COMMUNIQUÉ DE PRESSE

ÉFAI -
2 novembre 2009

(Bruxelles, le 3 novembre) Le Sommet UE-États-Unis qui se tient aujourd’hui devrait déboucher sur des mesures concrètes pour lutter contre les violations des droits humains perpétrées en Afghanistan et au Pakistan, a déclaré Amnesty International.

Une attention particulière devrait être accordée aux violations qui sapent le processus électoral en Afghanistan, et au sort des milliers de personnes déplacées dans le nord-ouest du Pakistan.

Amnesty International a adressé une lettre (consultable sur www.amnesty-eu.org) à l’Union européenne (UE) – qui vient d’approuver un nouveau plan pour une action renforcée dans ces deux pays – afin de l’exhorter à rechercher une position commune avec les États-Unis en vue de faire face d’urgence à ces deux problèmes.

« Comme l’UE l’a elle-même reconnu, les stratégies ne suffisent pas à elles seules, il est à présent nécessaire d’agir, a souligné Natalia Alonso, directrice adjointe du Bureau européen d’Amnesty International.

« Nous espérons que l’UE et les États-Unis vont convenir d’actions concrètes en vue de garantir une issue crédible en ce qui concerne l’élection présidentielle afghane, et qu’ils ne vont pas oublier les milliers de personnes qui ont été déplacées au Pakistan et qui ont d’urgence besoin d’une aide », a-t-elle ajouté.

Depuis le mois de juillet, entre 90 000 et 150 000 personnes ont été forcées de fuir la région du Waziristan-Sud, dans le nord-ouest du Pakistan, en raison des offensives, incluant des tirs d’artillerie et des bombardements aériens, menées par l’armée contre les forces des talibans.

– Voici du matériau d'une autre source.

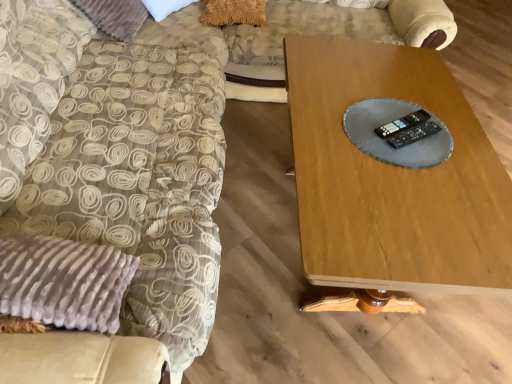 This screenshot has height=384, width=512. I want to click on vacant space in front of black plastic remote at center, which appears as the second control when ordered from the bottom, so click(409, 163).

Les familles déplacées ne reçoivent quasiment aucune aide : il n’y a pas de camp pour les héberger, les hôpitaux sont pleins et il n’existe pas de structures de soins d’urgence. Alors que les réserves de nourriture et d’eau potable s’amenuisent, de nombreuses autres personnes déplacées risquent d’arriver si les combats se poursuivent dans le Waziristan-Sud.

Dans sa lettre, Amnesty International a exhorté l’UE et les États-Unis à s’accorder sur une déclaration commune appelant les autorités pakistanaises à s’acquitter de leurs responsabilités et à fournir aux civils qui s’enfuient des installations adéquates.

En ce qui concerne l’Afghanistan, Amnesty International a reçu des informations prouvant qu’au cours du premier tour de l’élection présidentielle des représentants du gouvernement afghan et des partisans des deux principaux candidats, le président Hamid Karzaï et son rival Abdullah Abdullah, s’étaient dans plusieurs cas livrés à des manœuvres d’intimidation. Dans certains de ces cas des journalistes et des observateurs électoraux ont reçu des menaces de mort.

Il est donc crucial que les autorités de l’UE et des États-Unis unissent leurs efforts afin d’apporter une aide au gouvernement afghan pour les prochaines étapes du processus de l’élection présidentielle, et aussi en vue des élections législatives de 2010, qui soulèvent encore davantage d’inquiétudes quant aux risques de violences.